Goal of the Dead - Entretien avec Benjamin Rocher

(suite de l'interview)

G.B : Justement, vu ce souci de rechercher la plus grande cohérence entre Thierry et toi, comment avez-vous pensé le scénario précisément tous les deux ?  

B.R : En fait, le travail scénaristique entre nous deux s'est déroulé en plusieurs étapes. A la base, Raphaël Rocher et Nicolas Peufaillit, qui ont monté le projet initial sous forme de série télé, ont travaillé avec un pool de scénaristes afin d'avoir différentes sensibilités dans l'élaboration des personnages et des arches scénaristiques nécessaires à la cohérence globale de l'histoire. Ils avaient une matière énorme qui, comme prévu à la base, correspondaient à une série télé. Avec Thierry, on s'est retrouvé avec tout ce matériau sur les bras, et on devait en quelque sorte couper 70% de toute cette masse. On a fait le tri, en traçant les arches nécessaires pour obtenir environ 2h20 d'histoire, puis on a coupé en deux. On s'est retrouvé avec une première partie orientée vers le film catastrophe, l'autre vers le survival. On s'est réparti les segments et on avait ensuite chacun nos scénaristes respectifs pour travailler les finesses du scénario. Pour ma part, j'avais Tristan Schulmann avec moi.

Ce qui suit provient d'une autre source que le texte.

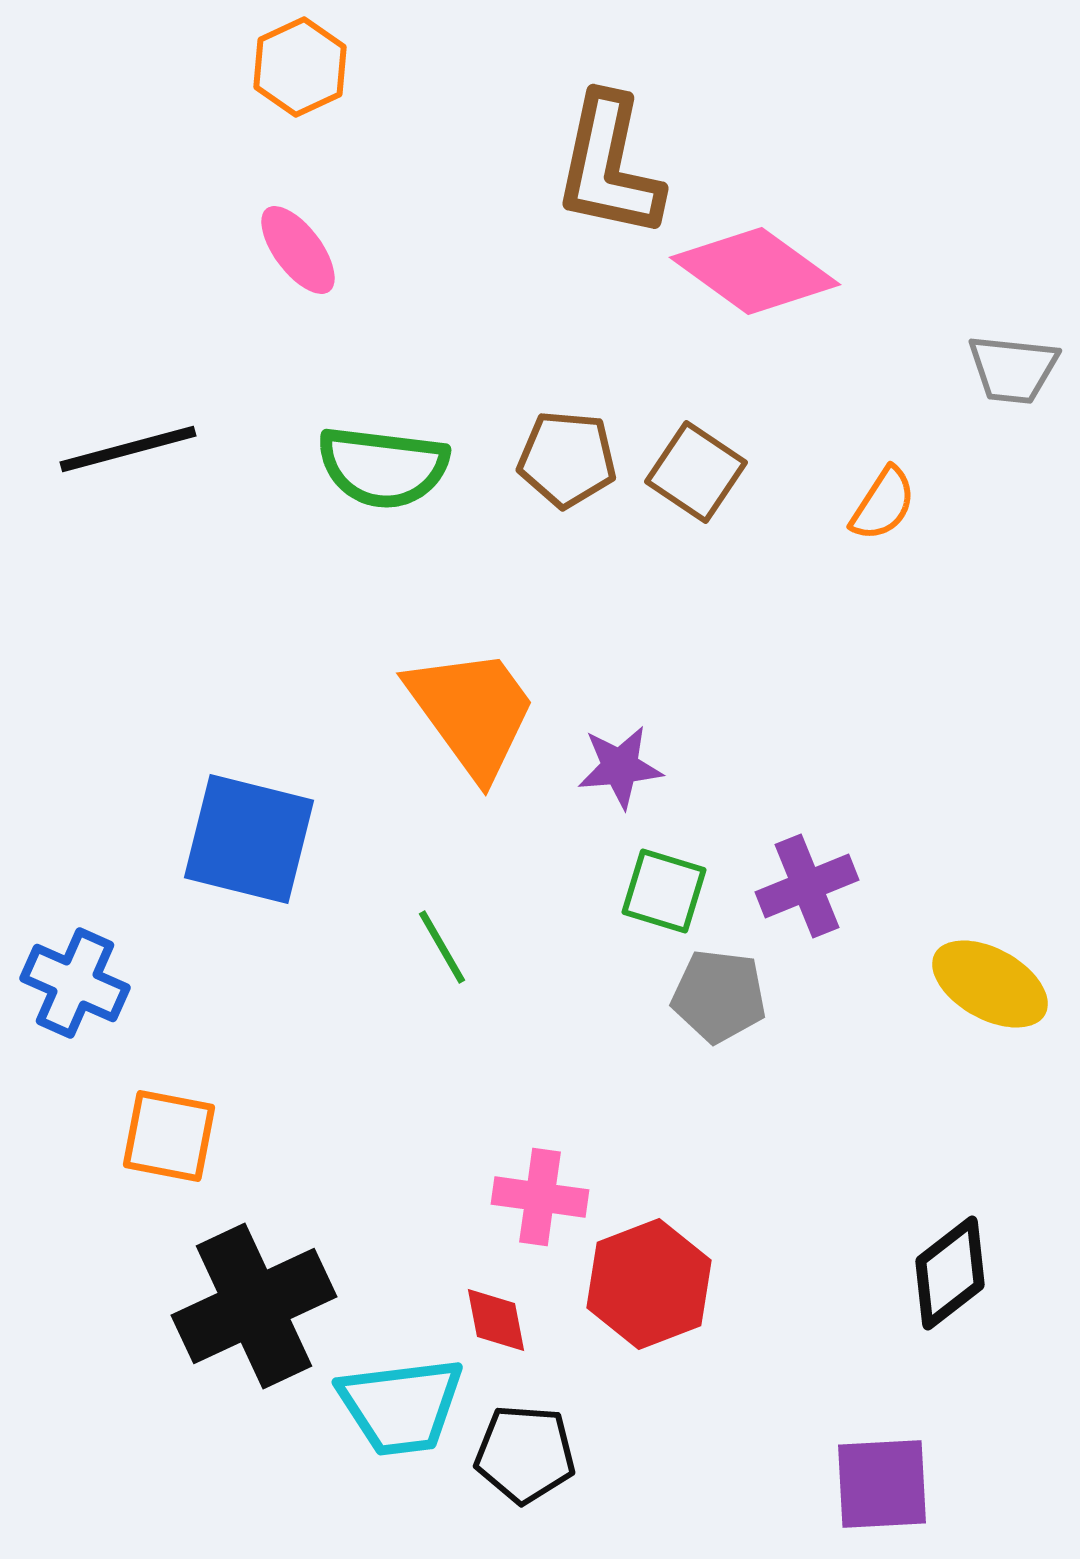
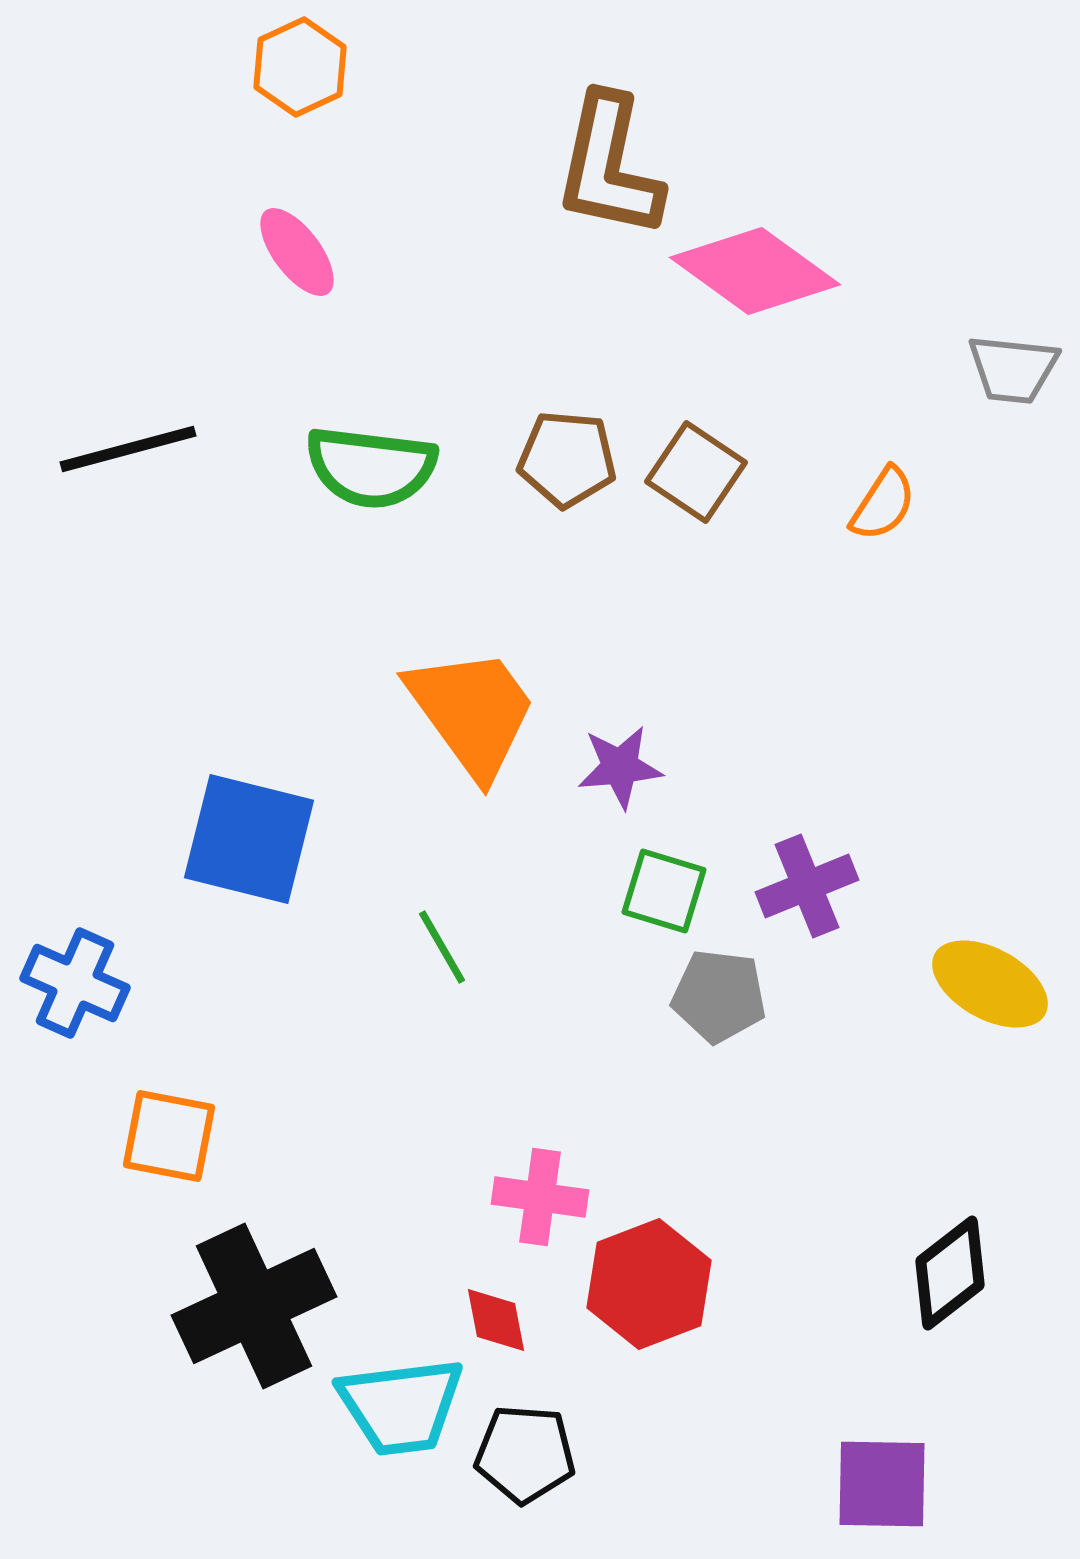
pink ellipse: moved 1 px left, 2 px down
green semicircle: moved 12 px left
purple square: rotated 4 degrees clockwise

G.B : Votre idée, clairement, est de trouver dans le football les ingrédients nécessaires à l'articulation de votre histoire (le supporter, le monde du football etc.). J'ai particulièrement aimé le travail que tu proposes, dès la fin du premier segment, autour du fumigène, objet-culte de tous les ultras des stades, c'est-à-dire l'attaque des zombies dans la brume des fumigènes lancés par les supporters. Est-ce que l'avantage d'une telle scène n'est pas, à la fois, de proposer un ancrage dans le foot, tout en bénéficiant de la fumée des fumigènes pour éviter de payer des effets spéciaux astronomiquement chers ?

B.R : Tu insinues que les fumigènes sont là pour faire cache-misère, c'est ça (rires) ? En fait, c'est vraiment pas ça. On s'est surtout dit, dès le début, que toutes les apparitions, séquences-clés, devaient avoir un écho par rapport au football. C'est pour ça que les zombies sont des sortes de super supporters qui contaminent d'ailleurs les gens en propageant autour d'eux une sorte de liquide proche de la bière ! C'est la même chose pour toute l'imagerie que l'on souhaitait évoquer dans le film. Les fumigènes, par exemple, c'est un truc qui m'a toujours fasciné visuellement. Les images classiques, que l'on a tous vues, des tribunes rougies par les fumigènes, dans des stades gonflés à bloc, j'ai toujours eu l'impression d'y voir des images de guerre ! A partir du moment où tu vas sur un terrain comme celui-ci, il faut utiliser de telles images qui, à la base, sont déjà presque celles d'un film d'horreur, un film de guerre, voire même les peintures de Jérôme Bosch.  C'est bien pour cela que je voulais utiliser les fumigènes dès le début. Ensuite, c'est vrai que j'avais envie de raconter la contamination, comme dans tous les films de ce genre, par une montée en tension, jusqu'au climax, qui passe précisément par cette séquence avec les fumigènes. Il fallait un mystère, qui subsiste avec cette brume due aux fumigènes. C'est donc bien par envie de mise en scène que je les ai utilisés, non pas pour cacher la misère. Cette séquence fonctionne précisément dans l'intérêt du raccord entre les foots et les zombies.

G.B : Pour rester sur la relation que le film entretient avec tout un patrimoine de film de genre – on pense évidemment à Shaun of the Dead lorsque les personnages se réfugient dans le café local à la fin de ton segment – la musique du générique semble évoquer, directement, la fameuse musique de la séquence introductive de The Thing, de Carpenter, composée par Ennio Morricone. C'était une intention directe ?

B.R : En fait, dès les premières images, l'atmosphère gonzo, volontairement potache, je voulais faire ma déclaration d'amour au cinéma d'horreur des années 80, tel que je l'ai tant aimé, mais aussi à une certaine comédie française de cette même période, notamment les films de Patrick Schulmann, qui est d'ailleurs le père de Tristan, ou de George Lautner et Patrice Leconte, notamment. C'est d'ailleurs pour cette raison que j'ai filmé les séquences de cette manière au début du film, avec une série de zooms qui sont empreints du style de cette période-là. C'est aussi pour certaines de ces références que la contamination se passe de cette façon. Les accords musicaux évoquent d'ailleurs la musique de Creepshow durant les séquences de contamination. J'avais envie de montrer combien j'aimais ce type de cinéma en l'invoquant dans mon film. La musique fait incontestablement partie de tout cela.